Petrina Francis, Staff Reporter
Stacey Harris (right), a student of the University of the West Indies and tour guide, giving instructions to eager Holy Childhood High School students who were in attendance at the University of the West Indies' Research Day yesterday on the Mona campus. - Ricardo Makyn/Staff Photographer
President of the Jamaica Teachers' Association (JTA), Ena Barclay, yesterday welcomed Education Minister Andrew Holness' announcement that no child will be able to sit the Grade Six Achievement Test (GSAT) unless certified literate and numerate.
However, she noted that the necessary resources have to be provided if this initiative, which is to be implemented soon, is to bear fruit.
"This is a good move but we need to ensure that adequate facilities and resources are put in place so we can take the children to the level we want them before they leave primary school," Barclay told The Gleaner yesterday.

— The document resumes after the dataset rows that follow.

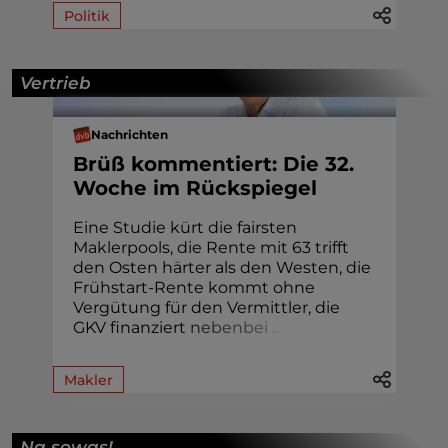
Politik
Vertrieb
Nachrichten
Brüß kommentiert: Die 32.
Woche im Rückspiegel
Eine Studie kürt die fairsten
Maklerpools, die Rente mit 63 trifft
den Osten härter als den Westen, die
Frühstart-Rente kommt ohne
Vergütung für den Vermittler, die
GKV finanziert
n
e
b
e
n
b
e
i
.
.
.
Makler
Na sowas!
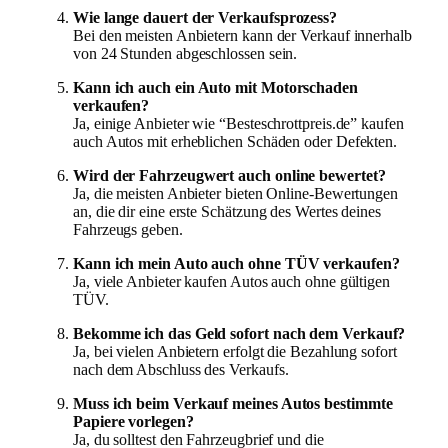
Wie lange dauert der Verkaufsprozess?
Bei den meisten Anbietern kann der Verkauf innerhalb
von 24 Stunden abgeschlossen sein.
Kann ich auch ein Auto mit Motorschaden
verkaufen?
Ja, einige Anbieter wie “Besteschrottpreis.de” kaufen
auch Autos mit erheblichen Schäden oder Defekten.
Wird der Fahrzeugwert auch online bewertet?
Ja, die meisten Anbieter bieten Online-Bewertungen
an, die dir eine erste Schätzung des Wertes deines
Fahrzeugs geben.
Kann ich mein Auto auch ohne TÜV verkaufen?
Ja, viele Anbieter kaufen Autos auch ohne gültigen
TÜV.
Bekomme ich das Geld sofort nach dem Verkauf?
Ja, bei vielen Anbietern erfolgt die Bezahlung sofort
nach dem Abschluss des Verkaufs.
Muss ich beim Verkauf meines Autos bestimmte
Papiere vorlegen?
Ja, du solltest den Fahrzeugbrief und die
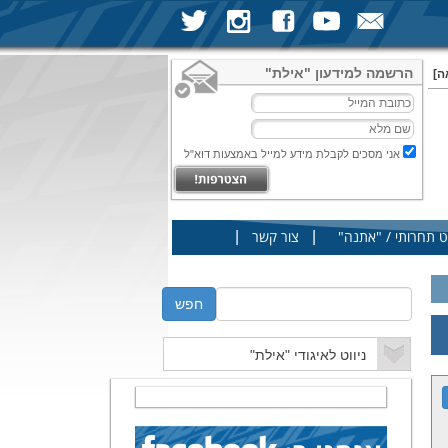
הרשמה למידעון "אילת"
ה]
אני מסכים לקבלת מידע למייל באמצעות דוא"ל
|
|
ט תחרותי / "אתנה"
צור קשר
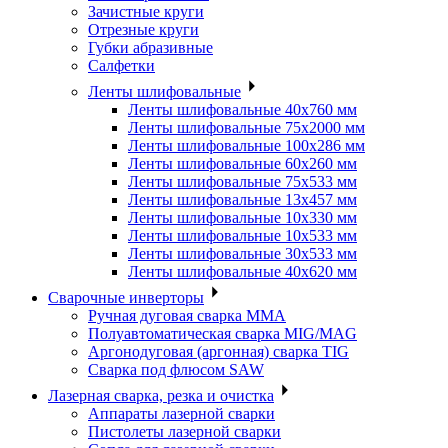
Зачистные круги
Отрезные круги
Губки абразивные
Салфетки
Ленты шлифовальные
Ленты шлифовальные 40х760 мм
Ленты шлифовальные 75х2000 мм
Ленты шлифовальные 100х286 мм
Ленты шлифовальные 60х260 мм
Ленты шлифовальные 75х533 мм
Ленты шлифовальные 13х457 мм
Ленты шлифовальные 10х330 мм
Ленты шлифовальные 10х533 мм
Ленты шлифовальные 30х533 мм
Ленты шлифовальные 40х620 мм
Сварочные инверторы
Ручная дуговая сварка MMA
Полуавтоматическая сварка MIG/MAG
Аргонодуговая (аргонная) сварка TIG
Сварка под флюсом SAW
Лазерная сварка, резка и очистка
Аппараты лазерной сварки
Пистолеты лазерной сварки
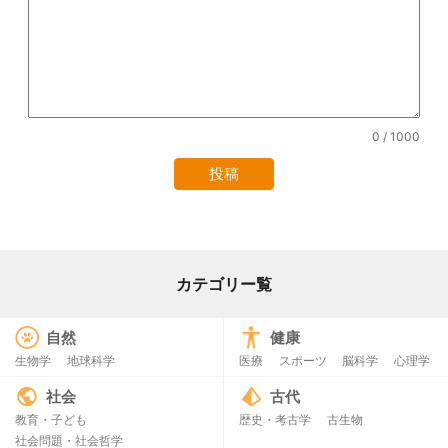
0
/ 1000
カテゴリー覧
自然
健康
生物学
地球科学
医療
スポーツ
脳科学
心理学
社会
古代
教育・子ども
歴史・考古学
古生物
社会問題・社会哲学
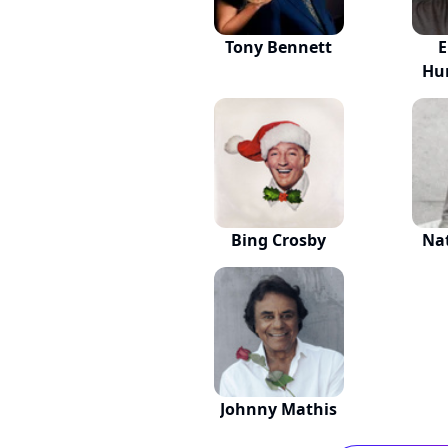
Tony Bennett
E
Hu
Bing Crosby
Nat
Johnny Mathis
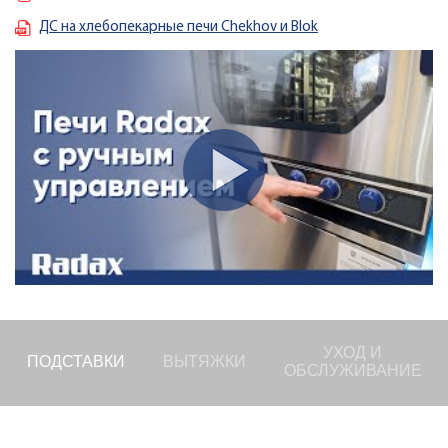
ДС на хлебопекарные печи Chekhov и Blok
УХОД И
ПОДСТАВКИ
ВЫТЯЖКИ
ОБСЛУЖИВАНИЕ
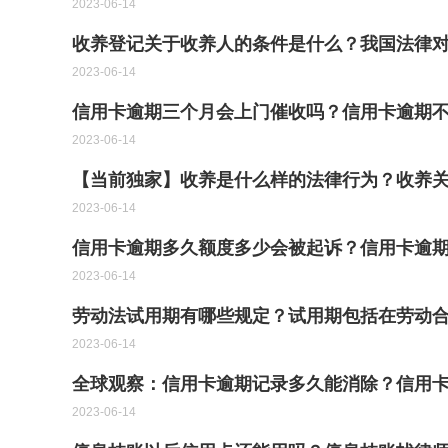
2023-06-14
收养登记关于收养人的条件是什么？我国法律对
2023-06-14
信用卡逾期三个月会上门催收吗？信用卡逾期不
2023-06-14
【当前独家】收养是什么样的法律行为？收养
2023-06-14
信用卡逾期多久额度多少会被起诉？信用卡逾
2023-06-14
劳动法试用期有哪些规定？试用期包括在劳动合
2023-06-14
全球观察：信用卡逾期记录多久能消除？信用
2023-06-14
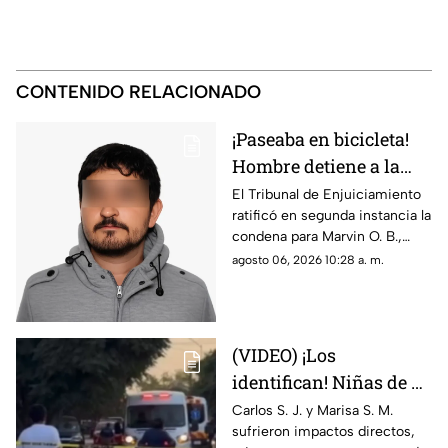
CONTENIDO RELACIONADO
¡Paseaba en bicicleta!
Hombre detiene a la
fuerza a menor de 12
El Tribunal de Enjuiciamiento
ratificó en segunda instancia la
años y lo viola en
condena para Marvin O. B.,
Chihuahua; así logró
quien agredió a un niño de 12
agosto 06, 2026 10:28 a. m.
escapar
años en 2024; el tribunal
desechó la apelación
presentada por la defensa
(VIDEO) ¡Los
identifican! Niñas de 9
y 11 años y un
Carlos S. J. y Marisa S. M.
sufrieron impactos directos,
adolescente entre los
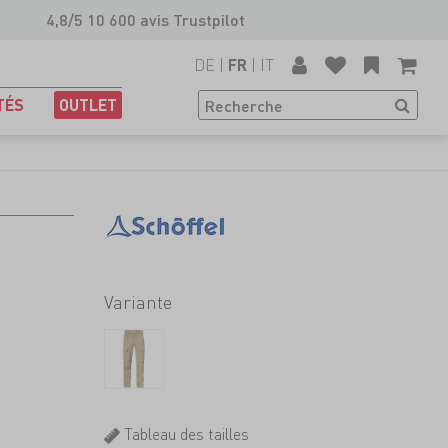
4,8/5 10 600 avis Trustpilot
DE
|
|
IT
FR
TÉS
OUTLET
Variante
Tableau des tailles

The education minister said on Tuesday that students who failed the Grade Four Literacy Test would be promoted to grade five, while teachers worked to help them advance their literacy. He said, however, that they would have to resit the grade four test even when they reached grade six.
"Until you can get the (classroom space that is needed), we need to handle this carefully so we don't put pressure on teachers, students and the system," said Barclay.
Amendment to Education Act
Opposition Member of Parliament Ronald Thwaites moved the Private Member's Motion calling for an amendment to the Education Act and related regulations to ensure that mastery was achieved in each grade before promotion, as a norm in the public-school system.
Holness said he agreed with the suggestion in theory, but it was not possible.
Sylvester Anderson, president of the National Parent-Teacher Association of Jamaica, said it would be a good thing to hold back students who do not achieve mastery.
"Because we have been graduating illiterate individuals," Anderson told The Gleaner.
He, however, noted that the necessary classroom space would have to be provided.
Forty per cent of students who sit the Grade Four Literacy Test do not achieve mastery.